Konsep fikih lingkungan (fiqh bi’ah) mulai digaungkan oleh para ulama yang menunjukkan bagaimana ulama menaruh perhatian besar terhadap isu ini. Konsep fikih lingkungan kiranya perlu mendapat perhatian serius yang dapat dipakai sebagai strategi membangun kesadaran pada masyarakat muslim. Penyelesain problematika ummat termasuk problematika lingkungan tidak dapat dipisahkan dari nilai-nilai dan ajaran agama. Ide-ide penyelamatan lingkungan sudah semestinya digali berbasis pada fikih lingkungan. Pada era di mana semua sumber informasi tersedia secara luas, maka gagasan-gagasan dalam fikih lingkungan. Fikih lingkungan menjadi dasar dalam mengembangkan konsep-konsep mitigasi berbasis masyarakat dalam menghadapi perubahan iklim global. Mitigasi perubahan iklim global sudah seharusnya menjadi kajian serius dalam fikih lingkungan.

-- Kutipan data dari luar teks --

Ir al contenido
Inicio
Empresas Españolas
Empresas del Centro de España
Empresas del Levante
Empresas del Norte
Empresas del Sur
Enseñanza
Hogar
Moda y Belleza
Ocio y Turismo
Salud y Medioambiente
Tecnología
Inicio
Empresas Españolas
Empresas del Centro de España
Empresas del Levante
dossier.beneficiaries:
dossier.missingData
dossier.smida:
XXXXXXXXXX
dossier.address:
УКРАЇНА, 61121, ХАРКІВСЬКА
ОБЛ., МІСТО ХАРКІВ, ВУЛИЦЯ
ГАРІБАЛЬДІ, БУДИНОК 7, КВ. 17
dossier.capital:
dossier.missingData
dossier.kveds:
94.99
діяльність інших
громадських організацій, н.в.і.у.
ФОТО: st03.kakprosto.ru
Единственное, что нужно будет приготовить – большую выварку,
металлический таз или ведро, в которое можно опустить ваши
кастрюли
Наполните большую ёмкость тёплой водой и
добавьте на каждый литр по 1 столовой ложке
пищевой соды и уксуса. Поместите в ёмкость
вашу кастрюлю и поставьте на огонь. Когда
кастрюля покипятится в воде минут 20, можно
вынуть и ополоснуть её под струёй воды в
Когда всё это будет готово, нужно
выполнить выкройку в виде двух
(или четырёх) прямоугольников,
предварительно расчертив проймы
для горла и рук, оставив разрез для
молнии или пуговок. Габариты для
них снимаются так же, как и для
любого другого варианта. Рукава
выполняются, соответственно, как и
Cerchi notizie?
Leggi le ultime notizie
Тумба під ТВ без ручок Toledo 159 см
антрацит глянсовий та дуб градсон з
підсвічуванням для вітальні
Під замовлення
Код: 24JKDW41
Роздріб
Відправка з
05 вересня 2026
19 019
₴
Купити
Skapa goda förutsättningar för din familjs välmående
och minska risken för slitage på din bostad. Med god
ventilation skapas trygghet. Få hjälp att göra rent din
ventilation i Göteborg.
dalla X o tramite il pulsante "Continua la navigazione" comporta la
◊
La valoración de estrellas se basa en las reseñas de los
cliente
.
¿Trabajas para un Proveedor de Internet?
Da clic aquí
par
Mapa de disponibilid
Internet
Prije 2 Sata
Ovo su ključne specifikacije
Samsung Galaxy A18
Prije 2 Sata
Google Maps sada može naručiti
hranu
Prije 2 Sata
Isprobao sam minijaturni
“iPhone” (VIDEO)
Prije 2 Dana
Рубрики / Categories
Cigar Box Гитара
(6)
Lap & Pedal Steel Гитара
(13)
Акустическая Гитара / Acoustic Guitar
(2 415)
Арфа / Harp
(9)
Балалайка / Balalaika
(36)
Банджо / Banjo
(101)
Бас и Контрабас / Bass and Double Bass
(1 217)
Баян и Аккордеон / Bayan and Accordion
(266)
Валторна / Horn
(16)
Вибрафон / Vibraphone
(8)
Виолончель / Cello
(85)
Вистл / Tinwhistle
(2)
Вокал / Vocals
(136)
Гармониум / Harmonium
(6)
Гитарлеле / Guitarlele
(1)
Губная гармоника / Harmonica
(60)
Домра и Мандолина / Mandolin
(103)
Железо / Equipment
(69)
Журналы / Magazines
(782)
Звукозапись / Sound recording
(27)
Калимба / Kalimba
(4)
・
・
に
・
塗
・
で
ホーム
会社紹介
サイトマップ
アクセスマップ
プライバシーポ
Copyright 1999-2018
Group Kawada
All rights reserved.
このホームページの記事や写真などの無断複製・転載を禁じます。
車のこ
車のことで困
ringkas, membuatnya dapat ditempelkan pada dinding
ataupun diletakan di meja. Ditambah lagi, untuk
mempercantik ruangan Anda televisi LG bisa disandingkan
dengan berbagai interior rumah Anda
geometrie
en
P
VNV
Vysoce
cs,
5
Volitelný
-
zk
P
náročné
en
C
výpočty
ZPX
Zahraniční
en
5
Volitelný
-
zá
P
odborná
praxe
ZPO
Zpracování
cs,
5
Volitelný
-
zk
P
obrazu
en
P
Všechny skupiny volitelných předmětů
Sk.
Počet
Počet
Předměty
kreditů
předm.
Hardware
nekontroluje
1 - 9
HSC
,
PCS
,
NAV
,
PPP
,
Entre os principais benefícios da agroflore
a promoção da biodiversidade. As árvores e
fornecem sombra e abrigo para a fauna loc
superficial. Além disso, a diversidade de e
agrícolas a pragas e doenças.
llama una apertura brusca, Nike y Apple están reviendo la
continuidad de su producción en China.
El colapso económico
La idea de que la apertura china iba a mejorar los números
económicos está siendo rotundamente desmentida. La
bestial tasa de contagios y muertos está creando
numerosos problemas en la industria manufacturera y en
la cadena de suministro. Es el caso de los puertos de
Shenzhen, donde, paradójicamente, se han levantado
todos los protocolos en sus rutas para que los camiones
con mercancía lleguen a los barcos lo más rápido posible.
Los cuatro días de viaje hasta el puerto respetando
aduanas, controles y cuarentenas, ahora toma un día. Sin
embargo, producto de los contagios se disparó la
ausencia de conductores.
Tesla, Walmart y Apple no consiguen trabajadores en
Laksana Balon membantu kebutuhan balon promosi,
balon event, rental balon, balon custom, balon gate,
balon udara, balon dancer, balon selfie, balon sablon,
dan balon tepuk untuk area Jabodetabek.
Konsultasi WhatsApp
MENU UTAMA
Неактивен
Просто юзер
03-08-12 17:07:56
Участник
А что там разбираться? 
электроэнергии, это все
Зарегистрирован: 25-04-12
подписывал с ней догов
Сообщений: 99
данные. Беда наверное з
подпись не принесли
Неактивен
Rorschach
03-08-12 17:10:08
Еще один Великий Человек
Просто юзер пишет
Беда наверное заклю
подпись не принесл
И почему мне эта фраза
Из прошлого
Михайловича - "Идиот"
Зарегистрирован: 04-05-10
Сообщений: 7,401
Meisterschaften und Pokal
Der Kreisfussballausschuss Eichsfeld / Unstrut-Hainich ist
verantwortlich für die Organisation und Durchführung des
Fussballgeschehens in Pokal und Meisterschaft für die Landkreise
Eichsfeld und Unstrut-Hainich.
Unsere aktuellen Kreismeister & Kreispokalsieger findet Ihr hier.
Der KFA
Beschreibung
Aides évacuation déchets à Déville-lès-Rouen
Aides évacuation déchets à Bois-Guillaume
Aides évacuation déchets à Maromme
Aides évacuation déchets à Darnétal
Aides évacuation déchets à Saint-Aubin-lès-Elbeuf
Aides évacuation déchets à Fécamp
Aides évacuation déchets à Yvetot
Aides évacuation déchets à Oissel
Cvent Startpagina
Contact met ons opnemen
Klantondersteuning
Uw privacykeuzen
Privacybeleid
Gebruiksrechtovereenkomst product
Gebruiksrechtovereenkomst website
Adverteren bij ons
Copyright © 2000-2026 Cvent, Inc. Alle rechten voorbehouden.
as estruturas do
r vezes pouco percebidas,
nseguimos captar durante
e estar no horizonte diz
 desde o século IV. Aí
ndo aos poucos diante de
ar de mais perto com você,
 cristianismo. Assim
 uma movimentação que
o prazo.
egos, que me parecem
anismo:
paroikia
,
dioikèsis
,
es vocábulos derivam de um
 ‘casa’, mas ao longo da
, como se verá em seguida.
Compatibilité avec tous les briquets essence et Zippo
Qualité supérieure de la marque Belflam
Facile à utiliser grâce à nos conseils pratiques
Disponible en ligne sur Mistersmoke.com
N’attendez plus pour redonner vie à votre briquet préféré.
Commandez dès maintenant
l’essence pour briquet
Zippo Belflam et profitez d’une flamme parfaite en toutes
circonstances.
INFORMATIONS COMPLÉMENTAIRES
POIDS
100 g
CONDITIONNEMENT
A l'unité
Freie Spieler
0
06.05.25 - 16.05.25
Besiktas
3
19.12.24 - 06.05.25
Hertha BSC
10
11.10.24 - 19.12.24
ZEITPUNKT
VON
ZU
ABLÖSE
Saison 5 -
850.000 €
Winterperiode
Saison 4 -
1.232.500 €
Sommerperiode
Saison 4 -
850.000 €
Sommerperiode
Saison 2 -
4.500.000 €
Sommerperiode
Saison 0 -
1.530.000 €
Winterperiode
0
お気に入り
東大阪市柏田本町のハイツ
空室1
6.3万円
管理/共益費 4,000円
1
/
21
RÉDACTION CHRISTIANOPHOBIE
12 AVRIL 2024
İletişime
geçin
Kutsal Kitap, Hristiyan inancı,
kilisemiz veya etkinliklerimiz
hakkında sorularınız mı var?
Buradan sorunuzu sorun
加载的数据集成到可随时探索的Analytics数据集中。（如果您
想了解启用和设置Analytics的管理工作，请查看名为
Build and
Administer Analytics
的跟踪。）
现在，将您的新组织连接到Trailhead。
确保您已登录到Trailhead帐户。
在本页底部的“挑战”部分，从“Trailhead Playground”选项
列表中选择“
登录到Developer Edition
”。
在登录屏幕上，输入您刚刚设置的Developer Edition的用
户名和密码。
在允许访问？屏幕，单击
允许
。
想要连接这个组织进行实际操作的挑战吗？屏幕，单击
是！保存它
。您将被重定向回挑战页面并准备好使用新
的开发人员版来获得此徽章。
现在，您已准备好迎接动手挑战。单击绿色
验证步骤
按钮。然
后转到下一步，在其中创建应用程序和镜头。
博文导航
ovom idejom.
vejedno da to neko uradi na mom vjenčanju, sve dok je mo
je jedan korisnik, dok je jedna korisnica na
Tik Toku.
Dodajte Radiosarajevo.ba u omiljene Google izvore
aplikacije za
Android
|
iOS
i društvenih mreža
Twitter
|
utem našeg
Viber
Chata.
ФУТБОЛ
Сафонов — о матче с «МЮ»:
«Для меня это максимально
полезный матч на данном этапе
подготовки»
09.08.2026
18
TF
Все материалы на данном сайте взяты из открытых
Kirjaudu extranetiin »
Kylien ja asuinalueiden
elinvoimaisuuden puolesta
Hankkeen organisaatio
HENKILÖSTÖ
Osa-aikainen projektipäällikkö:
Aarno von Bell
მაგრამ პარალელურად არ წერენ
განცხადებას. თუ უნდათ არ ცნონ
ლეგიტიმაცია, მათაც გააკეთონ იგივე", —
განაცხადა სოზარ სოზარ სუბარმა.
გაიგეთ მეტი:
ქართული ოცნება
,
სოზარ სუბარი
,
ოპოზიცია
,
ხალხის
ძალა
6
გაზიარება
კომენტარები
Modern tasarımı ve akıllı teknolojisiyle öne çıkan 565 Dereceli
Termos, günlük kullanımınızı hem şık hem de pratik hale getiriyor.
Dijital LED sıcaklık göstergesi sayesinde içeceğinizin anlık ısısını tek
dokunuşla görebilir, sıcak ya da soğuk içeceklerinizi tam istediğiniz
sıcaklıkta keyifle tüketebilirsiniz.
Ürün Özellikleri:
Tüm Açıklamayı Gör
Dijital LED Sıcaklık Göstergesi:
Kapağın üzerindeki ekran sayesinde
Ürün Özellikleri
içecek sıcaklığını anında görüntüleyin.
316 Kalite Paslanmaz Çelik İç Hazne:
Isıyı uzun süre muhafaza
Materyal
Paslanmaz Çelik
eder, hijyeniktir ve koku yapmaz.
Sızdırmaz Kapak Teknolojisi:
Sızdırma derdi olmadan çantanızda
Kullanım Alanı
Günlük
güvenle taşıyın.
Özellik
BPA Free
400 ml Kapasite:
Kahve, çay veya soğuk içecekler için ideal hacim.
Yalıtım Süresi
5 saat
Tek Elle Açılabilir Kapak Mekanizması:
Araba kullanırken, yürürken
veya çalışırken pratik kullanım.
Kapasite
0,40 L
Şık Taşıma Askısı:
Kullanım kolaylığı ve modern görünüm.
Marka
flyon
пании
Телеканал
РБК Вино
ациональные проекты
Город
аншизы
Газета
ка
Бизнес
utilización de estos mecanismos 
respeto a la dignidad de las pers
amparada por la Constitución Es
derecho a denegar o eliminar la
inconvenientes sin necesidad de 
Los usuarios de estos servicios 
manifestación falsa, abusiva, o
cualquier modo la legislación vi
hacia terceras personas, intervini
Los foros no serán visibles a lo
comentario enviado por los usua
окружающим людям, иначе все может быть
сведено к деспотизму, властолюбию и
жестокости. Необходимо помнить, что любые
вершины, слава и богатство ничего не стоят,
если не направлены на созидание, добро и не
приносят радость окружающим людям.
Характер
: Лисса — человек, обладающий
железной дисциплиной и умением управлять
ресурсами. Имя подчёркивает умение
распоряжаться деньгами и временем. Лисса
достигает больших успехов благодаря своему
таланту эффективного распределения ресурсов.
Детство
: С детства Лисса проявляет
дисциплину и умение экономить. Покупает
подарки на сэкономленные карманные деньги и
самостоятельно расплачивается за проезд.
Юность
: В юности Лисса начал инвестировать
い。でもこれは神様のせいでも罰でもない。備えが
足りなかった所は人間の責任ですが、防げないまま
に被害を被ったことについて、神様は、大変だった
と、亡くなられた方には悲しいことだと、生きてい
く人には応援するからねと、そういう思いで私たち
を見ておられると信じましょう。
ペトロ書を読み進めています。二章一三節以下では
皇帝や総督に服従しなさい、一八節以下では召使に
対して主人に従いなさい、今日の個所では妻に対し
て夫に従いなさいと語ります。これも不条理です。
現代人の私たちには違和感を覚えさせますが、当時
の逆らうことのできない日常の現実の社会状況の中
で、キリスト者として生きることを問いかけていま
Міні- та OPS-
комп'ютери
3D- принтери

Mitigasi perubahan iklim merupakan aksi nyata atau perilaku aktif untuk mencegah atau memperlambat terjadinya perubahan iklim dan upaya mengurangi dampaknya. Manusia modern berkontribusi pada perubahan iklim global baik langsung maupun tidak langsung. Seringkali masyarakat tidak menyadarinya karena menganggap bukan bagian dari industri (produsen) yang menghasilkan berbagai macam polusi dan kerusakan alam. Padahal manusia modern merupakan konsumen yang rakus akan berbagai produk industri. Sebagai konsumen manusia menghasilkan sampah, yang berkontribusi pada perubahan iklim global. Konsep fikih lingkungan tentunya dapat mengubah paradigma masyarakat terhadap lingkungan.
Fikih lingkungan, memiliki asumsi bahwa fikih merupakan hukum yang mengatur perilaku manusia dalam pengelolaan lingkungan. Konsep fikih lingkungan membangun kesadaran dogmatis bahwa pengelolaan dan perhatian kita terhadap lingkungan merupakan manifestasi keimanan kita. Berbagai penelusuran terhadap literatur terkait mitigasi dalam kerangka pencegahan kerusakan lingkungan memperlihatkan urgensi dari kajian di bidang ini. Namun demikian masih sedikit sedikit literatur yang membahasnya dalam perspektif mitigasi berbasis pada nilai-nilai islam yang dapat diperankan secara efektif pada masyarakat muslim.
Strategi pengelolaan sampah misalnya, belum menjadi isu yang menarik bagi masyarakat muslim, dibandingkan dengan isu politik identitas atau isu lainnya. Kurangnya sosialisasi pada kelompok muslim menjadi faktor penyebab rendahnya kesadaran akan pentingnya menjaga kelestarian lingkungan melalaui pengelolaan sampah. Sebagai contoh konsep 3R (Reduce, Reuse, dan Recycle) merupakan pengelolaan sampah yang berperspektif Islami dengan mengurangi risiko pencemaran lainnya misalnya jika dengan metode open dumping. Strategi lainnya dapat dengan memperkenalkan konsep sodaqoh sampah sebagai perspektif alternatif dalam pengelolaan sampah berbasis teologi. Alih- alih menggunakan konsep yang berorientasi pada profit individu atau kelompok semata. Namun konsep ini tidak mudah diterapkan karena orientasi profit lebih melekat pada masyarakat.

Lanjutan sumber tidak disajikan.